Успокоения Мартынов не знал до конца дней и даже после смерти. Вот как описывает его старость московский городской голова князь В. М. Голицын:
"Жил он в Москве уже вдовцом, в своем доме в Леонтьевском переулке, окруженный многочисленным семейством, из коего двое его сыновей были моими университетскими товарищами. Я часто бывал в этом доме и не могу не сказать, что Мартынов-отец как нельзя лучше оправдывал данную ему молодежью кличку "Статуя Командора". Каким-то холодом веяло от всей его фигуры, беловолосой, с неподвижным лицом, суровым взглядом. Стоило ему появиться в компании молодежи, часто собиравшейся у его сыновей, как болтовня, веселье, шум и гам разом прекращались и воспроизводилась известная сцена из "Дон Жуана". Он был мистик, по-видимому, занимался вызыванием духов, стены его кабинета были увешаны картинами самого таинственного содержания, но такое настроение не мешало ему каждый вечер вести в клубе крупную игру в карты, причем его партнеры ощущали тот холод, который, по-видимому, присущ был самой его натуре".
Непосредственным толчком к написанию "Пшеницы и плевел" могла стать история, услышанная Садовским либо от самого Константина Большакова, либо в передаче знакомых. В имении Мартыновых Знаменском после революции был устроен интернат для бывших беспризорников. Выслушав на уроке литературы рассказ словесника о судьбе Лермонтова, ребята ночью пробрались в фамильный склеп, набили мешок костями Николая Соломоновича и вздернули его на березе напротив усадьбы.
Концепция Лермонтова в романе Садовского глубоко индивидуальна (хотя и не вполне оригинальна) и может быть оспорена. Но думается, что она заслуживает не меньшего внимания, нежели представление Лермонтова в роли "поэта сверхчеловечества" (как это сделал не любимый Садовским Д. С. Мережковский) либо сознательного революционера, прямого продолжателя дела декабристов, гибнущего в результате зловещего придворного заговора (как в работах Э. Г. Герштейн).
В свое время Зинаида Гиппиус сравнила появление сборника рассказов Садовского "Узор чугунный" (1911) с куском драгоценной материи в куче грязных ситцевых тряпок. Публикация еще одного блестящего произведения Бориса Садовского подтверждает ее суждение. В настоящее время в петербургском издательстве "Северо-Запад" готовится к изданию том избранной прозы, стихов и драматургии Садовского под названием "Двуглавый орел", который позволит достойно представить этого писателя.
"Пшеница и плевелы" публикуется по рукописной копии неизвестной рукой, с авторской карандашной правкой, из архивного фонда Б. А. Садовского в РГАЛИ (ф. 464, on. 4, ед. хр. 23).
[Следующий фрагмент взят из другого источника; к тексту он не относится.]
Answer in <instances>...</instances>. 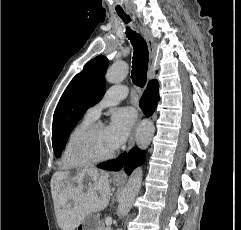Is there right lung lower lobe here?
<instances>
[{
  "mask_svg": "<svg viewBox=\"0 0 241 230\" xmlns=\"http://www.w3.org/2000/svg\"><path fill=\"white\" fill-rule=\"evenodd\" d=\"M159 100V83L157 80H152L148 83L147 88L139 102L140 108L143 110L146 117L153 114Z\"/></svg>",
  "mask_w": 241,
  "mask_h": 230,
  "instance_id": "right-lung-lower-lobe-1",
  "label": "right lung lower lobe"
}]
</instances>
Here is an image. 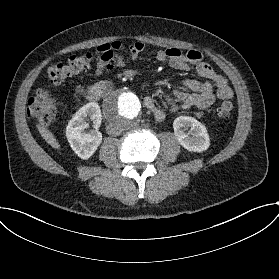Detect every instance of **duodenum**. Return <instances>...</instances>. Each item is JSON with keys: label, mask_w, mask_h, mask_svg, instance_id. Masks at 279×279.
I'll use <instances>...</instances> for the list:
<instances>
[{"label": "duodenum", "mask_w": 279, "mask_h": 279, "mask_svg": "<svg viewBox=\"0 0 279 279\" xmlns=\"http://www.w3.org/2000/svg\"><path fill=\"white\" fill-rule=\"evenodd\" d=\"M113 90V83L110 81H102L91 86L87 92V98L96 101L99 98L108 95Z\"/></svg>", "instance_id": "410a0bca"}]
</instances>
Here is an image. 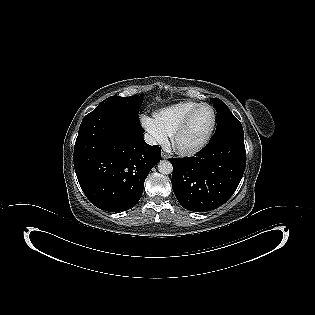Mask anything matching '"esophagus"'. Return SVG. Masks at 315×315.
<instances>
[{
	"label": "esophagus",
	"mask_w": 315,
	"mask_h": 315,
	"mask_svg": "<svg viewBox=\"0 0 315 315\" xmlns=\"http://www.w3.org/2000/svg\"><path fill=\"white\" fill-rule=\"evenodd\" d=\"M161 156H162L163 159H170L171 158L170 155H168L165 152H162Z\"/></svg>",
	"instance_id": "esophagus-1"
}]
</instances>
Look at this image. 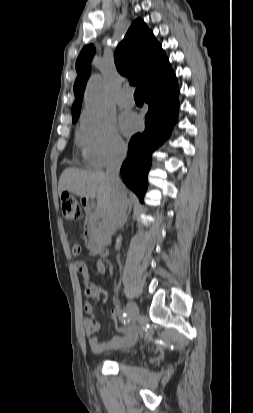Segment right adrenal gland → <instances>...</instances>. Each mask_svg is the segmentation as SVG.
Wrapping results in <instances>:
<instances>
[{"instance_id":"1","label":"right adrenal gland","mask_w":253,"mask_h":413,"mask_svg":"<svg viewBox=\"0 0 253 413\" xmlns=\"http://www.w3.org/2000/svg\"><path fill=\"white\" fill-rule=\"evenodd\" d=\"M130 210H131V208L129 209V212H130ZM127 218H128V215H126V217H125V219H124V221H123V223H122L121 226H124V224L127 222ZM121 226H120V227H121Z\"/></svg>"}]
</instances>
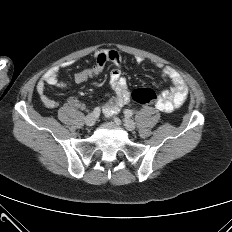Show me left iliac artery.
I'll return each mask as SVG.
<instances>
[{
    "instance_id": "1",
    "label": "left iliac artery",
    "mask_w": 232,
    "mask_h": 232,
    "mask_svg": "<svg viewBox=\"0 0 232 232\" xmlns=\"http://www.w3.org/2000/svg\"><path fill=\"white\" fill-rule=\"evenodd\" d=\"M124 114H125V116H127V117H132V116H133V112H132L131 110H129V109H126V110L124 111Z\"/></svg>"
}]
</instances>
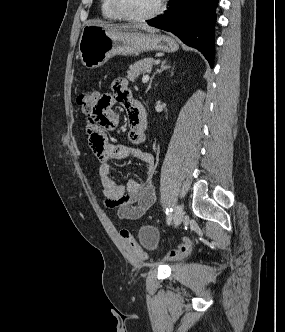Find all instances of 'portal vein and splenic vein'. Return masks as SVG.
Instances as JSON below:
<instances>
[{"instance_id": "obj_1", "label": "portal vein and splenic vein", "mask_w": 285, "mask_h": 332, "mask_svg": "<svg viewBox=\"0 0 285 332\" xmlns=\"http://www.w3.org/2000/svg\"><path fill=\"white\" fill-rule=\"evenodd\" d=\"M148 79H149V75H144V76L142 77V82H143V83H146V82L148 81Z\"/></svg>"}]
</instances>
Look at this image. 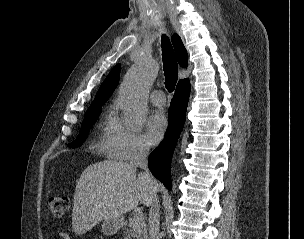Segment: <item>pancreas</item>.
<instances>
[{
	"instance_id": "pancreas-1",
	"label": "pancreas",
	"mask_w": 304,
	"mask_h": 239,
	"mask_svg": "<svg viewBox=\"0 0 304 239\" xmlns=\"http://www.w3.org/2000/svg\"><path fill=\"white\" fill-rule=\"evenodd\" d=\"M125 239H148L147 225L134 216L124 226Z\"/></svg>"
}]
</instances>
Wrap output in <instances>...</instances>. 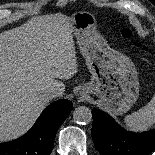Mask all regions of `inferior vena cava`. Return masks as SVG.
<instances>
[{"instance_id":"1","label":"inferior vena cava","mask_w":155,"mask_h":155,"mask_svg":"<svg viewBox=\"0 0 155 155\" xmlns=\"http://www.w3.org/2000/svg\"><path fill=\"white\" fill-rule=\"evenodd\" d=\"M64 90L58 86H49L43 91V95L48 99L60 97Z\"/></svg>"}]
</instances>
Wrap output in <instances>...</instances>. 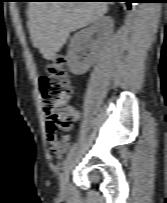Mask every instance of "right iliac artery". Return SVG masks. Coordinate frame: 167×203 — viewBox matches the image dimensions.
I'll return each mask as SVG.
<instances>
[{
	"label": "right iliac artery",
	"mask_w": 167,
	"mask_h": 203,
	"mask_svg": "<svg viewBox=\"0 0 167 203\" xmlns=\"http://www.w3.org/2000/svg\"><path fill=\"white\" fill-rule=\"evenodd\" d=\"M74 151H75V144L70 148V150H69V152H68V154H67V156H66V158H65V160L63 162V168H65L68 165L71 157L74 154Z\"/></svg>",
	"instance_id": "82829eb1"
}]
</instances>
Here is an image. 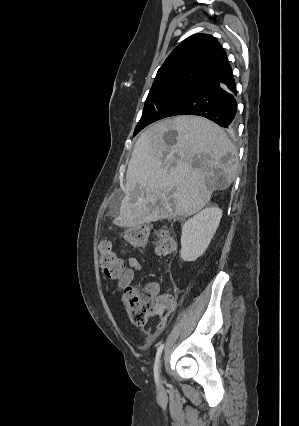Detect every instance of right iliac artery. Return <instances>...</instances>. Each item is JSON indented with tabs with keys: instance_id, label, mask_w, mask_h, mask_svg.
<instances>
[{
	"instance_id": "82829eb1",
	"label": "right iliac artery",
	"mask_w": 299,
	"mask_h": 426,
	"mask_svg": "<svg viewBox=\"0 0 299 426\" xmlns=\"http://www.w3.org/2000/svg\"><path fill=\"white\" fill-rule=\"evenodd\" d=\"M164 348V344H161L158 348H157V353H156V357H155V364H154V378H155V382L156 385L159 386V373H158V364H159V359L162 353V350Z\"/></svg>"
}]
</instances>
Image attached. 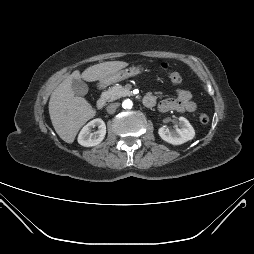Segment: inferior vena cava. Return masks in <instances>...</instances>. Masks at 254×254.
Segmentation results:
<instances>
[{
    "instance_id": "inferior-vena-cava-1",
    "label": "inferior vena cava",
    "mask_w": 254,
    "mask_h": 254,
    "mask_svg": "<svg viewBox=\"0 0 254 254\" xmlns=\"http://www.w3.org/2000/svg\"><path fill=\"white\" fill-rule=\"evenodd\" d=\"M118 106H119V103H111L107 107V112L109 114H113L116 111V109L118 108Z\"/></svg>"
}]
</instances>
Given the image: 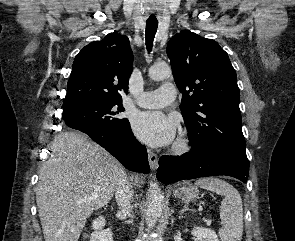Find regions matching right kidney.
Segmentation results:
<instances>
[{
	"label": "right kidney",
	"mask_w": 295,
	"mask_h": 241,
	"mask_svg": "<svg viewBox=\"0 0 295 241\" xmlns=\"http://www.w3.org/2000/svg\"><path fill=\"white\" fill-rule=\"evenodd\" d=\"M105 226V218L99 216L92 222L94 232L91 234L90 241H113L110 229H103Z\"/></svg>",
	"instance_id": "right-kidney-1"
}]
</instances>
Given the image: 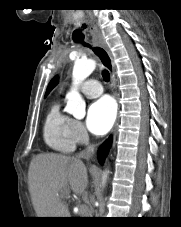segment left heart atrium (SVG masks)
I'll use <instances>...</instances> for the list:
<instances>
[{"mask_svg": "<svg viewBox=\"0 0 181 227\" xmlns=\"http://www.w3.org/2000/svg\"><path fill=\"white\" fill-rule=\"evenodd\" d=\"M115 118L116 107L114 102L108 97H103L89 106L86 124L92 133L103 135L111 129Z\"/></svg>", "mask_w": 181, "mask_h": 227, "instance_id": "obj_1", "label": "left heart atrium"}]
</instances>
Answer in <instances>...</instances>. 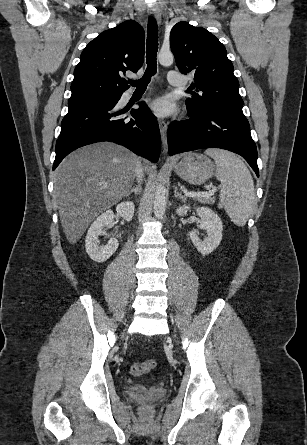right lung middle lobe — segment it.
<instances>
[{"label":"right lung middle lobe","mask_w":307,"mask_h":445,"mask_svg":"<svg viewBox=\"0 0 307 445\" xmlns=\"http://www.w3.org/2000/svg\"><path fill=\"white\" fill-rule=\"evenodd\" d=\"M104 97H106V96H104ZM97 98H102V97H94V98H89V99H85V100H91V99H97ZM85 100L69 101V104L75 103V102H80V101H85Z\"/></svg>","instance_id":"right-lung-middle-lobe-1"}]
</instances>
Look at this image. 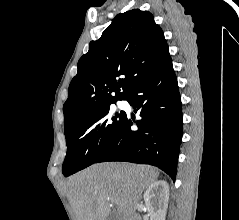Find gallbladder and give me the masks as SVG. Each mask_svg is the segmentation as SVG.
I'll return each mask as SVG.
<instances>
[{
	"instance_id": "bac80fb5",
	"label": "gallbladder",
	"mask_w": 239,
	"mask_h": 220,
	"mask_svg": "<svg viewBox=\"0 0 239 220\" xmlns=\"http://www.w3.org/2000/svg\"><path fill=\"white\" fill-rule=\"evenodd\" d=\"M107 220H117V218L115 217V215L110 214Z\"/></svg>"
}]
</instances>
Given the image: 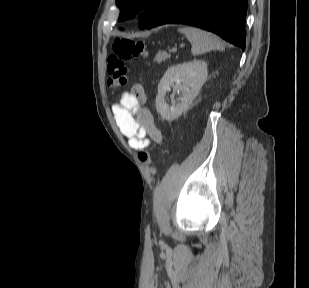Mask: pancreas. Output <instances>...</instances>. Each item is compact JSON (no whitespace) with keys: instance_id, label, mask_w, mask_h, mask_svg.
Returning <instances> with one entry per match:
<instances>
[{"instance_id":"obj_1","label":"pancreas","mask_w":309,"mask_h":288,"mask_svg":"<svg viewBox=\"0 0 309 288\" xmlns=\"http://www.w3.org/2000/svg\"><path fill=\"white\" fill-rule=\"evenodd\" d=\"M170 58V55L163 52V53H158L155 58H154V61L157 62V63H162L164 61H166L167 59Z\"/></svg>"}]
</instances>
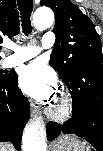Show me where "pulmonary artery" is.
<instances>
[{
	"label": "pulmonary artery",
	"mask_w": 103,
	"mask_h": 151,
	"mask_svg": "<svg viewBox=\"0 0 103 151\" xmlns=\"http://www.w3.org/2000/svg\"><path fill=\"white\" fill-rule=\"evenodd\" d=\"M55 37L53 33L48 32L42 38V48L48 49L53 46ZM15 53L9 59L10 66H16L25 61H28L41 52V48L37 46H15Z\"/></svg>",
	"instance_id": "1"
}]
</instances>
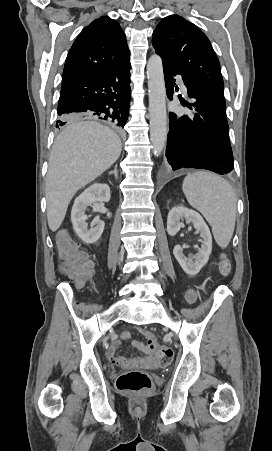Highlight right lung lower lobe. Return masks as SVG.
<instances>
[{"mask_svg": "<svg viewBox=\"0 0 272 451\" xmlns=\"http://www.w3.org/2000/svg\"><path fill=\"white\" fill-rule=\"evenodd\" d=\"M130 59L101 73L62 84L56 127L81 118L124 128L130 105Z\"/></svg>", "mask_w": 272, "mask_h": 451, "instance_id": "98d812e1", "label": "right lung lower lobe"}]
</instances>
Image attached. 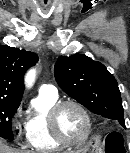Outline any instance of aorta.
I'll list each match as a JSON object with an SVG mask.
<instances>
[{
  "label": "aorta",
  "instance_id": "762f6f07",
  "mask_svg": "<svg viewBox=\"0 0 130 153\" xmlns=\"http://www.w3.org/2000/svg\"><path fill=\"white\" fill-rule=\"evenodd\" d=\"M37 75L36 68L30 69L25 76V85L27 88H31L35 82Z\"/></svg>",
  "mask_w": 130,
  "mask_h": 153
}]
</instances>
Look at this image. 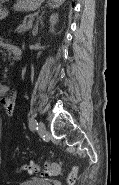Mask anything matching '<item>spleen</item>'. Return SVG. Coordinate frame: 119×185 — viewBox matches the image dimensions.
Masks as SVG:
<instances>
[{
  "label": "spleen",
  "mask_w": 119,
  "mask_h": 185,
  "mask_svg": "<svg viewBox=\"0 0 119 185\" xmlns=\"http://www.w3.org/2000/svg\"><path fill=\"white\" fill-rule=\"evenodd\" d=\"M65 0H52L53 7H59Z\"/></svg>",
  "instance_id": "obj_1"
}]
</instances>
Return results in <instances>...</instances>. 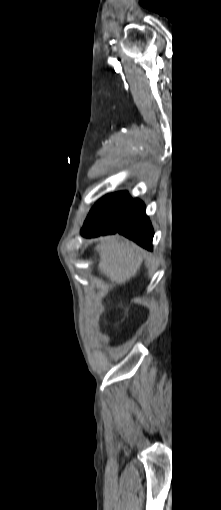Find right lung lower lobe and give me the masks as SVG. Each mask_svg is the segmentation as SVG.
Masks as SVG:
<instances>
[{"instance_id":"1","label":"right lung lower lobe","mask_w":221,"mask_h":510,"mask_svg":"<svg viewBox=\"0 0 221 510\" xmlns=\"http://www.w3.org/2000/svg\"><path fill=\"white\" fill-rule=\"evenodd\" d=\"M116 232L152 250L154 232L145 214V206L140 200L130 198L125 213L118 220L101 216L92 209L81 230V235L96 237Z\"/></svg>"}]
</instances>
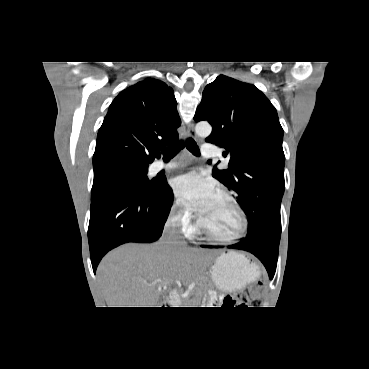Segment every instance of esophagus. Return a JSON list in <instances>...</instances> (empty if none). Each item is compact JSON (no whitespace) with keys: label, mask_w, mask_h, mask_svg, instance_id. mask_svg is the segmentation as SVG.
<instances>
[{"label":"esophagus","mask_w":369,"mask_h":369,"mask_svg":"<svg viewBox=\"0 0 369 369\" xmlns=\"http://www.w3.org/2000/svg\"><path fill=\"white\" fill-rule=\"evenodd\" d=\"M187 135L189 137H192V138H196V132H195V128H194V123L191 122L188 124V127H187Z\"/></svg>","instance_id":"1"}]
</instances>
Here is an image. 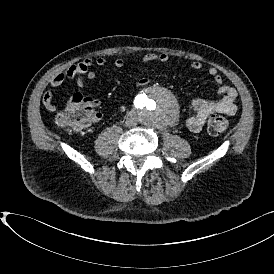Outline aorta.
Segmentation results:
<instances>
[{
	"label": "aorta",
	"mask_w": 274,
	"mask_h": 274,
	"mask_svg": "<svg viewBox=\"0 0 274 274\" xmlns=\"http://www.w3.org/2000/svg\"><path fill=\"white\" fill-rule=\"evenodd\" d=\"M144 125L160 128L170 125L179 115V105L173 93L161 86L146 88L136 99Z\"/></svg>",
	"instance_id": "762f6f07"
}]
</instances>
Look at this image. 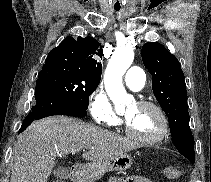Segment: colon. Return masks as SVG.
Listing matches in <instances>:
<instances>
[{
  "instance_id": "1",
  "label": "colon",
  "mask_w": 211,
  "mask_h": 182,
  "mask_svg": "<svg viewBox=\"0 0 211 182\" xmlns=\"http://www.w3.org/2000/svg\"><path fill=\"white\" fill-rule=\"evenodd\" d=\"M163 173L169 179H176L180 175L178 169L173 166L166 167ZM52 182H63V181L60 179H56V180H53Z\"/></svg>"
}]
</instances>
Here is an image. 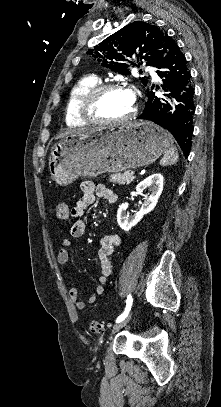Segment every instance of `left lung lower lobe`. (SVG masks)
I'll return each mask as SVG.
<instances>
[{"mask_svg": "<svg viewBox=\"0 0 221 407\" xmlns=\"http://www.w3.org/2000/svg\"><path fill=\"white\" fill-rule=\"evenodd\" d=\"M156 68L163 81L160 88L164 92L163 97L158 98L149 91L145 108L138 119L152 121L170 131L188 157L194 129L195 92L186 58L174 41L169 44L166 55Z\"/></svg>", "mask_w": 221, "mask_h": 407, "instance_id": "obj_1", "label": "left lung lower lobe"}]
</instances>
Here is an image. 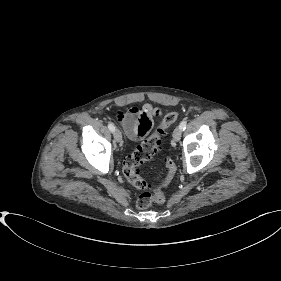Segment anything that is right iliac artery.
<instances>
[{
	"instance_id": "obj_1",
	"label": "right iliac artery",
	"mask_w": 281,
	"mask_h": 281,
	"mask_svg": "<svg viewBox=\"0 0 281 281\" xmlns=\"http://www.w3.org/2000/svg\"><path fill=\"white\" fill-rule=\"evenodd\" d=\"M108 128H109V130H110L111 132H114V131H115V126H114V124L111 123V122L108 124Z\"/></svg>"
}]
</instances>
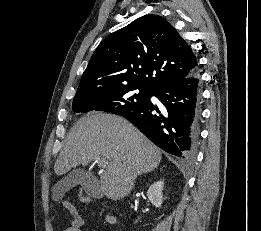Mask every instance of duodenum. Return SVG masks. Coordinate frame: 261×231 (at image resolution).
<instances>
[{
  "instance_id": "duodenum-1",
  "label": "duodenum",
  "mask_w": 261,
  "mask_h": 231,
  "mask_svg": "<svg viewBox=\"0 0 261 231\" xmlns=\"http://www.w3.org/2000/svg\"><path fill=\"white\" fill-rule=\"evenodd\" d=\"M111 221H114V219H113V218H111Z\"/></svg>"
}]
</instances>
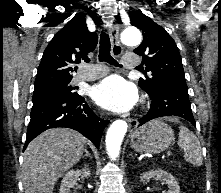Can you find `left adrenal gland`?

Ему же лопата в руку его и отребит гумно свое и соберет пшеницу в житницу свою: плевы же сожжет огнем негасающим.
От Луки, III.
Часть первая ДЕВА
Окружи счастием счастья достойную. Лермонтов
Иван Иванычу Эгмонту довелось начать службу в Гатчинской гвардии у Цесаревича Павла. Как большинство старых гатчинцев, он на него и похож. Все в Нижнем знают бодрую крутую фигурку Ивана Иваныча в зеленом с красными обшлагами мундире, высокой треуголке и тяжелых сапогах.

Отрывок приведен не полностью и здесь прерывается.